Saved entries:
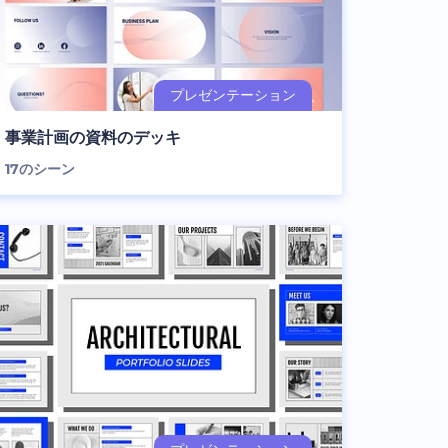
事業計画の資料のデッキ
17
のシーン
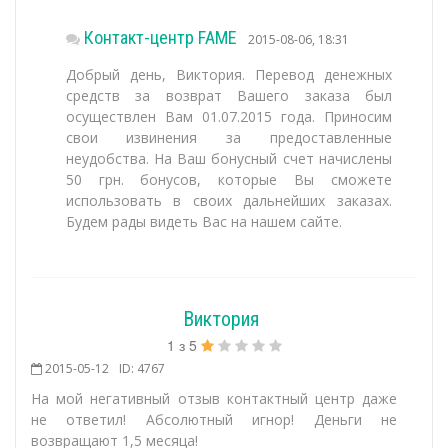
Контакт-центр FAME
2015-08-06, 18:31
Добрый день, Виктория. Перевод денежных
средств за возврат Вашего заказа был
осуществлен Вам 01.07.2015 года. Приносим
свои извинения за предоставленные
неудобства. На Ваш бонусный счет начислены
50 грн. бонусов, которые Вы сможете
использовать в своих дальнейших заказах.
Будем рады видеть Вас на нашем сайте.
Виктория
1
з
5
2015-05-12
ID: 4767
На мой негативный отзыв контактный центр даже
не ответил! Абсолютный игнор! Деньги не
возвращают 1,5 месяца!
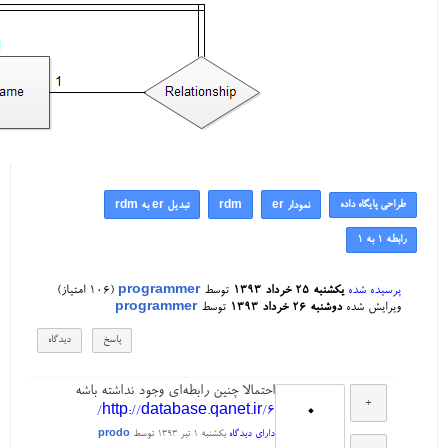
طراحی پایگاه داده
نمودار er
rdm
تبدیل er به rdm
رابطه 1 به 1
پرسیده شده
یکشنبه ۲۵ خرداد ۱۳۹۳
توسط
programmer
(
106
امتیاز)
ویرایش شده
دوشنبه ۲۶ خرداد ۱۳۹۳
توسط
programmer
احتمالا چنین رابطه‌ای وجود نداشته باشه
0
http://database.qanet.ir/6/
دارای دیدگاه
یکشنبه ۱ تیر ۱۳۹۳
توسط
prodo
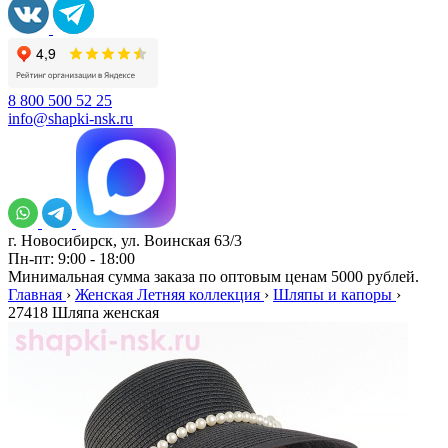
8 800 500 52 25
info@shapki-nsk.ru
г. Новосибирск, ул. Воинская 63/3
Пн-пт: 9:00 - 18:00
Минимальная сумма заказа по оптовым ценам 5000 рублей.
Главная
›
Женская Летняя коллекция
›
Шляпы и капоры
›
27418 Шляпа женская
==
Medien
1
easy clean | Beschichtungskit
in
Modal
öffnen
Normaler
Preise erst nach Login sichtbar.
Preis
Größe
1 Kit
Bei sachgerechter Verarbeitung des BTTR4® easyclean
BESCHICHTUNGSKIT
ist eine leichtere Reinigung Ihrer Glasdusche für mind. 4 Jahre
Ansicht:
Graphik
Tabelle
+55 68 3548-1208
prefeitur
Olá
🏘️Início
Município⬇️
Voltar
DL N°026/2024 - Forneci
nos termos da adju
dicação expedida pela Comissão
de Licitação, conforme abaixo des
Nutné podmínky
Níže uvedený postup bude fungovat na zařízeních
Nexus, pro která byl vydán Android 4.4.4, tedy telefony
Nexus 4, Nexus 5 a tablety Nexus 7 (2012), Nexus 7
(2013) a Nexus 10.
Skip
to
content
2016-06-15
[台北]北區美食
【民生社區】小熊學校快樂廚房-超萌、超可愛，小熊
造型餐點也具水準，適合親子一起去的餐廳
* * *
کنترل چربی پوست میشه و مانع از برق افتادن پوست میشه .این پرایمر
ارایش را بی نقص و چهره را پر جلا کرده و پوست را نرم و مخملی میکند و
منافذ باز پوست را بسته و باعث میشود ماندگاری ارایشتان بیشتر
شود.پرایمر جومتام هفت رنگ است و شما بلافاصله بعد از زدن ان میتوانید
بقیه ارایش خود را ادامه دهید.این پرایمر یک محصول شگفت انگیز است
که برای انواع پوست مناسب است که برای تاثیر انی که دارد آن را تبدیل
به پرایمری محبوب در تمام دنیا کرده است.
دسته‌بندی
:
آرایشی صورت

> What you have to do:
From the entries above, extract only the lines running from the one containing "ارایش را بی" through the one containing "آرایشی صورت", inclusive.

> Solution below:
ارایش را بی نقص و چهره را پر جلا کرده و پوست را نرم و مخملی میکند و
منافذ باز پوست را بسته و باعث میشود ماندگاری ارایشتان بیشتر
شود.پرایمر جومتام هفت رنگ است و شما بلافاصله بعد از زدن ان میتوانید
بقیه ارایش خود را ادامه دهید.این پرایمر یک محصول شگفت انگیز است
که برای انواع پوست مناسب است که برای تاثیر انی که دارد آن را تبدیل
به پرایمری محبوب در تمام دنیا کرده است.
دسته‌بندی
:
آرایشی صورت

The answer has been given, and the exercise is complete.